Long-Sealed Watergate Documents May Be Released


Some long-sealed Watergate documents may soon be released thanks to Professor Luke Nichter of Texas A&M University-Central in Killeen, Texas.

Yahoo News reports that Nichter wrote to the chief judge of the federal court in Washington, asking that hundreds of pages of documents relating to the 1972 Watergate burglary be unsealed. The judge released their own letter, saying that the professor had “raised a very legitimate question” regarding whether or not the material should remain sealed. In his letter, the judge asked that the Department of Justice respond with any objections.

According to The Huffington Post, justice attorney Elizabeth Shapiro responded by filing a court document on Friday, saying the DOJ would not oppose releasing some of the documents.
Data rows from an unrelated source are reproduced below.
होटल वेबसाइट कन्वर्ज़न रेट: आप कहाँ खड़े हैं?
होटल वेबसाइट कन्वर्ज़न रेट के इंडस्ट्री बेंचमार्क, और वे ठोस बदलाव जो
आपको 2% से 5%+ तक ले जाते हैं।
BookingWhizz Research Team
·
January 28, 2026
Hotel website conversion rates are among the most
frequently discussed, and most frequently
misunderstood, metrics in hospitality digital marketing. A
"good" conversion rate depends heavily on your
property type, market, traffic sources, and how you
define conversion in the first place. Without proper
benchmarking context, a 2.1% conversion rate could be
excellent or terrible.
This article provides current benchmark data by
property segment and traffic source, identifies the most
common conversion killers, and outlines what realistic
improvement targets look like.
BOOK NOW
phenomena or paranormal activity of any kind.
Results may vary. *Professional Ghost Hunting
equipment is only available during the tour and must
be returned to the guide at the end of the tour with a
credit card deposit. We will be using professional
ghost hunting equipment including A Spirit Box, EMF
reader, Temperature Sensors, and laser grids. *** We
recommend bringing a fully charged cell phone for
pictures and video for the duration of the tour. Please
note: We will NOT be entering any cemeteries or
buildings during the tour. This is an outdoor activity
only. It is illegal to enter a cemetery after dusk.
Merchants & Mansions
She wrote that:

“Forty years after the break-in at the Democratic National Committee that began the chapter of U.S. history known as Watergate, no good reason exists to keep sealed many of the judicial records created during the trial of the Watergate burglars.”
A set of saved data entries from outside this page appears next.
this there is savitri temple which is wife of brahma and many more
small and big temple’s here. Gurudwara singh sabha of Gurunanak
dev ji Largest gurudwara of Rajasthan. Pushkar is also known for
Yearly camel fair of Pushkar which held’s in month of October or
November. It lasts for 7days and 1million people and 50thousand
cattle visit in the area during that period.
Shapiro did say, according to Yahoo News, that not all documents will be released, including three categories of documents, which must remain sealed. Those documents are those containing personal information, grand jury information, and documents about the content of illegally obtained wiretaps.
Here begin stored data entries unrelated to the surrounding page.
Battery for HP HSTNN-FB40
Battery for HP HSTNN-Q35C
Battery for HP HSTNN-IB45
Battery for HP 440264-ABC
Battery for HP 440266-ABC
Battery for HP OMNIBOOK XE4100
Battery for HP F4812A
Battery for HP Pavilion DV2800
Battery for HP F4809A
The documents Nichter wants access to includes records of at least two court hearings that were held behind closed doors, and also interviews and testimony given by Alfred Baldwin III. Baldwin was a former FBI agent, hired to listen to and transcribe conversations from a phone that the burglars wiretapped at the Democratic National Committee during their burglary on May 28, 1972. The burglars were apprehended when they attempted an additional break in on June 17, 1972.

The Huffington Post reports that Nichter believes the Department of Justice’s response is somewhat encouraging, and stated, “I’m obviously going to get something, but I don’t know what that something is.”

He is now in the process of contacting the original judge with information on how to proceed.